The investigators undertook a chart review of patients that spanned 30 years. The inclusion criterion included follow-up for at least 1 year. In this study, the definition of glaucoma was an intraocular pressure that exceeded 25 mmHg at 2 consecutive visits and changes in the optic nerve head.

Drs. Nihalani-Gangwani and VanderVeen evaluated the patient age at the time of cataract surgery; the presence of a micro-cornea, defined as a corneal diameter below 9 mm); the cataract morphology, the time to the development of glaucoma after cataract surgery, and the type of treatment.

Chart review results

A total of 212 patients (319 eyes) were included in the analysis. The patient median age at the time of cataract surgery was 50 days (range, 11-325 days), and the median follow-up was 8.8 years (range, 1-26.3 years), the researchers reported.

They found that the incidence of glaucoma after surgery in this pediatric cohort was 29%.

In 82% of the eyes in which glaucoma developed postoperatively, the patient age at the time of surgery was younger than 3 months (p=0.001). Other relevant factors in the development of glaucoma included the presence of a micro-cornea (44%, p<0.0001), poor pupillary dilation (10%, p=0.004), persistent fetal vasculature (12%, p=0.8), and anterior-segment dysgenesis (3%, p=0.02), the authors reported.

They also found that in the 76% of patients in whom the glaucoma developed within a year after the cataract surgery, surgical intervention was required in contrast to the 13% in whom glaucoma developed more than 1 year after the cataract surgery (p=0.0002).
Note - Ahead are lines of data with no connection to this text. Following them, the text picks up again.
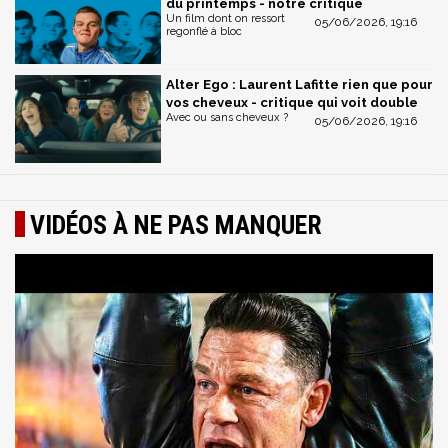
du printemps - notre critique
Un film dont on ressort
05/06/2026, 19:16
regonflé à bloc
Alter Ego : Laurent Lafitte rien que pour
vos cheveux - critique qui voit double
Avec ou sans cheveux ?
05/06/2026, 19:16
VIDÉOS À NE PAS MANQUER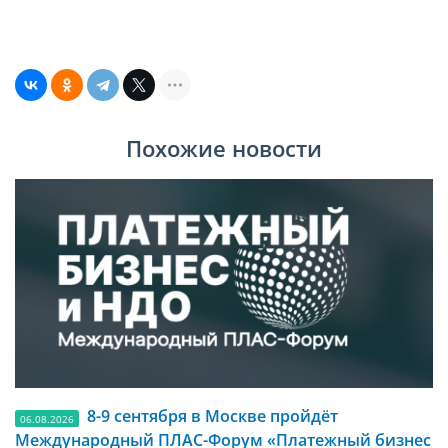
Похожие новости
8-9 сентября в Москве пройдёт
06.08.2026
Международный ПЛАС-Форум «Платежный бизнес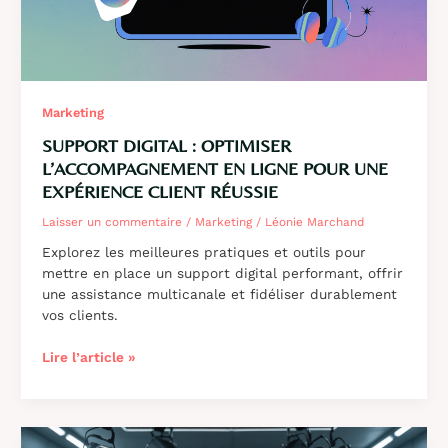
en
2024
Marketing
SUPPORT DIGITAL : OPTIMISER
L’ACCOMPAGNEMENT EN LIGNE POUR UNE
EXPÉRIENCE CLIENT RÉUSSIE
Laisser un commentaire
/
Marketing
/
Léonie Marchand
Explorez les meilleures pratiques et outils pour
mettre en place un support digital performant, offrir
une assistance multicanale et fidéliser durablement
vos clients.
Support
Lire l’article »
digital
:
optimiser
l’accompagnement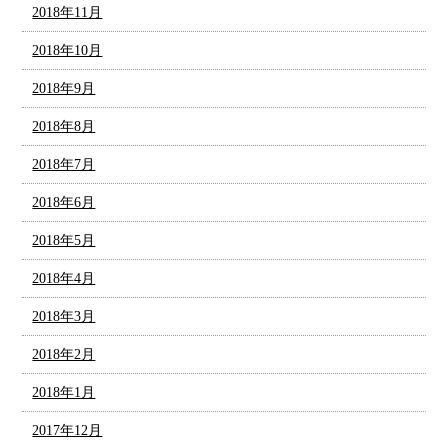
2018年11月
2018年10月
2018年9月
2018年8月
2018年7月
2018年6月
2018年5月
2018年4月
2018年3月
2018年2月
2018年1月
2017年12月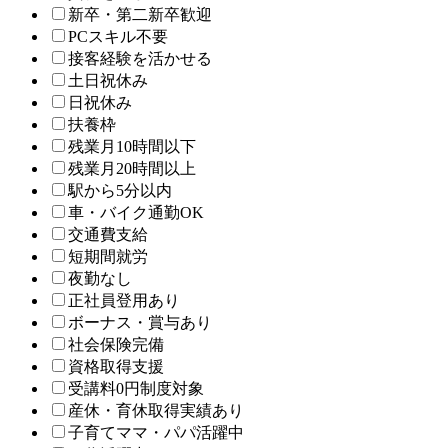
新卒・第二新卒歓迎
PCスキル不要
接客経験を活かせる
土日祝休み
日祝休み
扶養枠
残業月10時間以下
残業月20時間以上
駅から5分以内
車・バイク通勤OK
交通費支給
短期間就労
夜勤なし
正社員登用あり
ボーナス・賞与あり
社会保険完備
資格取得支援
受講料0円制度対象
産休・育休取得実績あり
子育てママ・パパ活躍中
In that latter group, medical treatment was effective for controlling the later-onset glaucoma in 87%.

The take-aways from this study were the 29% incidence of glaucoma after cataract surgery and the major risk factors that included the younger age at surgery and the presence of a micro-cornea and poor pupillary dilation.

The related findings were that patients with early-onset glaucoma were more than likely going to need surgery, but glaucoma that developed later responded to medical therapy in a high percentage of patients.